In this part is shown how international and national efforts have contributed to overall effectiveness of BPNI campaign. The report list out several successes and how these happened. What strategies worked and what ate the challenges ahead of BPNI. The Table 3 points out very clearly the agenda and real results that BPNI has been able to achieve.

Some of the key lessons that emerge from BPNI's campaign are:

--Effective change requires long-term campaigns and results at different levels.
--Collaboration is essential to achieve these changes, while individuals are the key role to play.
-- While campaigns are essential, additional inputs are required to achieve results at grassroots level.
--Even though campaigns start with a narrow focus, there is need to be broadened at a later stage to achieve real changes at grassroots level.

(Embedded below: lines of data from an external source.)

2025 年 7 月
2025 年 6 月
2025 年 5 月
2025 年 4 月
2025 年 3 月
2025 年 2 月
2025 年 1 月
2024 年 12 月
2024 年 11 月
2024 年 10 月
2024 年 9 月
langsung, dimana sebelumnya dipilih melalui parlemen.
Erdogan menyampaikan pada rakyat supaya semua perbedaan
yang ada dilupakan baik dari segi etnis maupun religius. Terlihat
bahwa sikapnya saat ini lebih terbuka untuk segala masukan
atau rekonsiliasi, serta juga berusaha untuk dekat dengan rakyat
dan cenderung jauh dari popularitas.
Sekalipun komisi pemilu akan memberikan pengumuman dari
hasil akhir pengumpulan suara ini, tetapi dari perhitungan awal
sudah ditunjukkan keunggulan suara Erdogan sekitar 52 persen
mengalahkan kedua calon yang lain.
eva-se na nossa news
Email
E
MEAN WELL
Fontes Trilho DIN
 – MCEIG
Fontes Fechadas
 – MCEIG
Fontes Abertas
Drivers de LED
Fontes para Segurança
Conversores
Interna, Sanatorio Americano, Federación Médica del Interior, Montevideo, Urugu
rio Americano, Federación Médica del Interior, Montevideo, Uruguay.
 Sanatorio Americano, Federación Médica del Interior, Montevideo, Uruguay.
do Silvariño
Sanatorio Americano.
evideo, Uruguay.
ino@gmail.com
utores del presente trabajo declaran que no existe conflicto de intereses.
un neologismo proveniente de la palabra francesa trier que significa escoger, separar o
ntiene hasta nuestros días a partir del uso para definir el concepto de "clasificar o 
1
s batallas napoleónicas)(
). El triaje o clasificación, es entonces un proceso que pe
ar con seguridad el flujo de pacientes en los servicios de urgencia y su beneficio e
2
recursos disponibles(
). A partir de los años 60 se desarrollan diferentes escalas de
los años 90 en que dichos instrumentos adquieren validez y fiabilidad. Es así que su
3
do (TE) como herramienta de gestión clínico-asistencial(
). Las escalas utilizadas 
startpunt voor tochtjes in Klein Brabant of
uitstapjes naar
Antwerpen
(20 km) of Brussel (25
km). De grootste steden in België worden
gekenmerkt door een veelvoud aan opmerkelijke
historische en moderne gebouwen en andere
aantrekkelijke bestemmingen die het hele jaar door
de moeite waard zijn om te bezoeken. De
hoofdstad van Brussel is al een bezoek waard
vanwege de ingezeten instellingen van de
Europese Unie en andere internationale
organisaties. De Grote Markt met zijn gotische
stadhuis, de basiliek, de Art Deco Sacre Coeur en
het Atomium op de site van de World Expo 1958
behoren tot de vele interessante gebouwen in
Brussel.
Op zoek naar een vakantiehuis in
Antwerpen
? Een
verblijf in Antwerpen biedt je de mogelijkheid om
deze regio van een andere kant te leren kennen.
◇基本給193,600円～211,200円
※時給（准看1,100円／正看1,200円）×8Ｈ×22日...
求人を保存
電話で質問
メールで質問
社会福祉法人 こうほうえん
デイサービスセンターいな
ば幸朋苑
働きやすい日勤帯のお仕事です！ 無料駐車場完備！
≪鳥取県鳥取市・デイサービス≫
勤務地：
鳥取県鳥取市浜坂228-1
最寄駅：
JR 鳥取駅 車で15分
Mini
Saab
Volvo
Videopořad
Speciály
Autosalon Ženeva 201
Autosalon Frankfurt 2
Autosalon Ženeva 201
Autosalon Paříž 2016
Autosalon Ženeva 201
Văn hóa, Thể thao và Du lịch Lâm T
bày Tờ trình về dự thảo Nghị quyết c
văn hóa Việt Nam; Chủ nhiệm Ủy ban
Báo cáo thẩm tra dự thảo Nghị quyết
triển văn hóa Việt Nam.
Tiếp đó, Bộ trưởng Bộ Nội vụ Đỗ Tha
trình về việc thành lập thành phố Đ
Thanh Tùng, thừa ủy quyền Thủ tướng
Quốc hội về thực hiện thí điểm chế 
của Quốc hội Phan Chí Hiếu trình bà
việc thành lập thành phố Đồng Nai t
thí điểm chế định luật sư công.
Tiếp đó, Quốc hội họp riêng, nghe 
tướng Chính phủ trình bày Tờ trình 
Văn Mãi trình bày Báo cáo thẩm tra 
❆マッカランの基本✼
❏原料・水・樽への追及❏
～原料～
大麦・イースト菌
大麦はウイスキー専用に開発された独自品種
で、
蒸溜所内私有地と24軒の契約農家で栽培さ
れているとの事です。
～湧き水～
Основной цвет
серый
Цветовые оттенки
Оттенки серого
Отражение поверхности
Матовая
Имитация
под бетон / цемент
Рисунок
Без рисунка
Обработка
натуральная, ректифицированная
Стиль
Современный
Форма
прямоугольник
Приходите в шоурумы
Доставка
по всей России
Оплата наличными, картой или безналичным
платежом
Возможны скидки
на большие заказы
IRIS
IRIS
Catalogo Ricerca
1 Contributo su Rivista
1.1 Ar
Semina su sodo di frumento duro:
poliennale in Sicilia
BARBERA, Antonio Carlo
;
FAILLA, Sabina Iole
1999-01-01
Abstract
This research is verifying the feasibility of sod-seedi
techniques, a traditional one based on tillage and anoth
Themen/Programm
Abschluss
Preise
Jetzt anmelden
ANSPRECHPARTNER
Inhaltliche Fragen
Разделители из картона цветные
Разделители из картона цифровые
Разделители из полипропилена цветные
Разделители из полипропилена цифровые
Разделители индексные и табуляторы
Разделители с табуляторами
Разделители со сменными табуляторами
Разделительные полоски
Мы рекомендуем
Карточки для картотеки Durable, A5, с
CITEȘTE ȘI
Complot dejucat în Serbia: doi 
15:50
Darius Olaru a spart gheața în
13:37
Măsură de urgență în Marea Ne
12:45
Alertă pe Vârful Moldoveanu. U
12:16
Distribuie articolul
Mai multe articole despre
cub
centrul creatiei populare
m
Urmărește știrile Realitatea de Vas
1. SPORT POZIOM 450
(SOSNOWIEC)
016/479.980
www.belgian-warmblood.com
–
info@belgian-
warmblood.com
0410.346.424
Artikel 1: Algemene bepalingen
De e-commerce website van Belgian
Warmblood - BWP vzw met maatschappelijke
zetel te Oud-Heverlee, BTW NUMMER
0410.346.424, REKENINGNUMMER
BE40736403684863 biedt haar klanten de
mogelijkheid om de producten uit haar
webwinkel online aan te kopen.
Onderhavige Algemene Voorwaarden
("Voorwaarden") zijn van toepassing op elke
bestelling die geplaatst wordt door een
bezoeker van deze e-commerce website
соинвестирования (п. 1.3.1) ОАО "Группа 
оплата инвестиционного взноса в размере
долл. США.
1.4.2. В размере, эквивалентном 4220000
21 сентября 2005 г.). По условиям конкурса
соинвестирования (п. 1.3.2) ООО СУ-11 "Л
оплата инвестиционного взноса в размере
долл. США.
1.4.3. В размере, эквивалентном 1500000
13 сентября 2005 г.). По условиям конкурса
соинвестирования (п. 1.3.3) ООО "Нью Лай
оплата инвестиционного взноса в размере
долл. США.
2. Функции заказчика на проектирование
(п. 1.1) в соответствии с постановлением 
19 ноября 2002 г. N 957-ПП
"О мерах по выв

Effect of advocacy at international level on the promotion of breastfeeding in India

BPNI works closely with Government of India, Association for Consumers Action on Safety and Health (ACASH) and academic professional bodies like Indian Academy of Pediatrics (IAP), Federation of Obstetrics and Gynecological Societies of India (FOGSI), Indian Medical Association (IMA), Trained Nurses Association of India (TNAI), international agencies like WHO, and UNICEF. BPNI supports the national programmes of Ministry of Health and Family Welfare (MOHFW) to promote breastfeeding especially through Baby Friendly Hospital Initiative (BFHI) and works in close liaison with the Department of Women and Child Development, (DWCD) of Govt. of India to protect breastfeeding through monitoring of the law from commercial influence.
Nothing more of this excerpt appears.